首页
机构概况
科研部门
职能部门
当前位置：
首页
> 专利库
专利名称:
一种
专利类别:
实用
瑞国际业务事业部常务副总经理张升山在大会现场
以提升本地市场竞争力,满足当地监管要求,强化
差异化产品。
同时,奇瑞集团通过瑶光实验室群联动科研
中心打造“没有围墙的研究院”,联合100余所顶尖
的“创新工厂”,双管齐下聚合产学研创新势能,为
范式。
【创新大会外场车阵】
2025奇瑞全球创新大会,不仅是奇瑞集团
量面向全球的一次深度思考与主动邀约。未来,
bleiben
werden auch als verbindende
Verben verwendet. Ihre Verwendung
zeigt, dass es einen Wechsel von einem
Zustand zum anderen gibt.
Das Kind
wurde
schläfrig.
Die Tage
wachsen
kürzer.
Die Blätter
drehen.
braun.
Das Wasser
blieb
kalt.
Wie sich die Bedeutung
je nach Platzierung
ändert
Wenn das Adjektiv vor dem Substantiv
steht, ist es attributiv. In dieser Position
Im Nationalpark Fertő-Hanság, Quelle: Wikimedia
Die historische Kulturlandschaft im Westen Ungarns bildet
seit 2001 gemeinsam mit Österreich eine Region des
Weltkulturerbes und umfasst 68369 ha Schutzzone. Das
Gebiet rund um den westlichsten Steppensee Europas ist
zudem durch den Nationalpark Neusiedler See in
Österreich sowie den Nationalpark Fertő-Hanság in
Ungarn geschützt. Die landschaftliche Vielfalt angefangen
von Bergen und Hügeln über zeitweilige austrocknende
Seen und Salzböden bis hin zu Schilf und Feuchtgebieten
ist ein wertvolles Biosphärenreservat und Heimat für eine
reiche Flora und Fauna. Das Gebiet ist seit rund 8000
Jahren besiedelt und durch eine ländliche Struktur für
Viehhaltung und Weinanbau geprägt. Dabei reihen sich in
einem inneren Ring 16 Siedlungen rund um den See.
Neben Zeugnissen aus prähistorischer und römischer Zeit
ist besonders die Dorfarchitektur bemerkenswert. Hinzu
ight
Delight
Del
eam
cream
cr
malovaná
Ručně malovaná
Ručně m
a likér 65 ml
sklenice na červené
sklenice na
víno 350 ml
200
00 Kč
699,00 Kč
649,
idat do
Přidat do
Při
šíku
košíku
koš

##########

> [PROBLEM STATEMENT] Report the number of lines in the entries where the word "seit" occurs, and add nothing else.

> [ANSWER BELOW] 2